JAMBIKLIK.ID, BERITA KERINCI - Di Danau Kerinci, slogan “pejuang petani” tak lagi terdengar sebagai kebanggaan, melainkan berubah menjadi pertanyaan yang menggantung. Saat sawah mengering dan nelayan kehilangan penghasilan, masyarakat justru menyaksikan lambannya respons pemerintah daerah dalam menghadapi krisis air yang dampaknya kian meluas.
Di Desa Sanggaran Agung dan Pulau Pandan, petani tak bisa lagi turun ke sawah. Kincir air tradisional yang selama ini menjadi tulang punggung irigasi berhenti berfungsi akibat surutnya debit Danau Kerinci. Lahan pertanian terbengkalai, sementara kebutuhan hidup tak menunggu kebijakan.
Kondisi nelayan tak kalah memprihatinkan. Di sejumlah desa di Kecamatan Danau Kerinci, hasil tangkapan menurun drastis seiring menyusutnya permukaan air. Bagi nelayan kecil, krisis ini bukan sekadar persoalan teknis, melainkan ancaman langsung terhadap dapur keluarga.

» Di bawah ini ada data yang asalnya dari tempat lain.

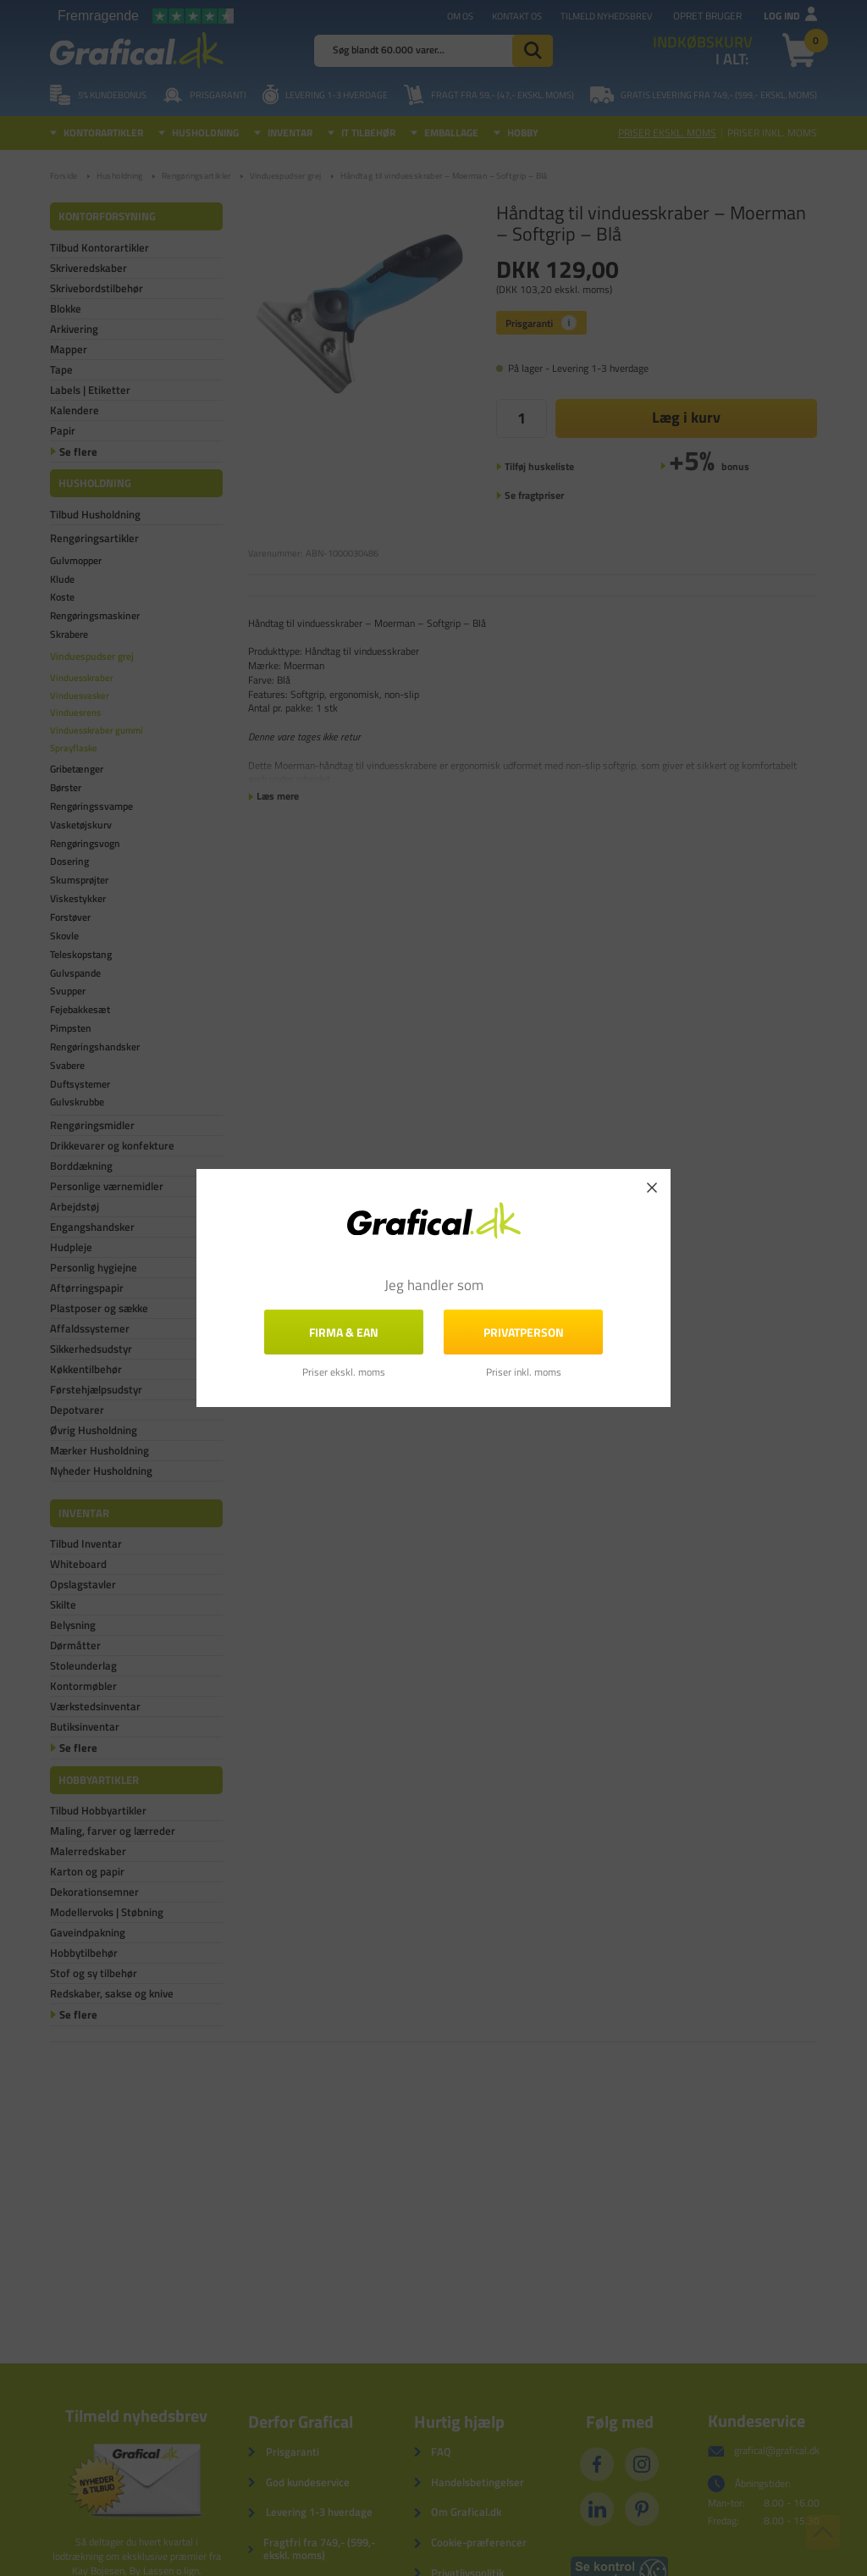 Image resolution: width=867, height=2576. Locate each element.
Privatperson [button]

Ironisnya, di tengah situasi tersebut, yang mengemuka justru penjelasan prosedural. Persoalan disebut teknis. Tindak lanjut menunggu rekomendasi. Koordinasi disebut masih berjalan. Semua terdengar rapi di atas kertas, tetapi sunyi di sawah dan danau.
“Keluhan ini sudah lama disampaikan. Tapi yang kami lihat hanya alasan, bukan tindakan,” ujar Septa, warga Danau Kerinci, Selasa (10/2/2026).
Pernyataan ini mencerminkan kegelisahan publik yang lebih luas: ketika krisis menyentuh hajat hidup orang banyak, masyarakat berharap pemimpinnya hadir lebih dulu, bukan bersembunyi di balik alur birokrasi. Kepala daerah memiliki mandat, kewenangan, dan tanggung jawab moral untuk bertindak cepat dalam situasi darurat sosial-ekologis.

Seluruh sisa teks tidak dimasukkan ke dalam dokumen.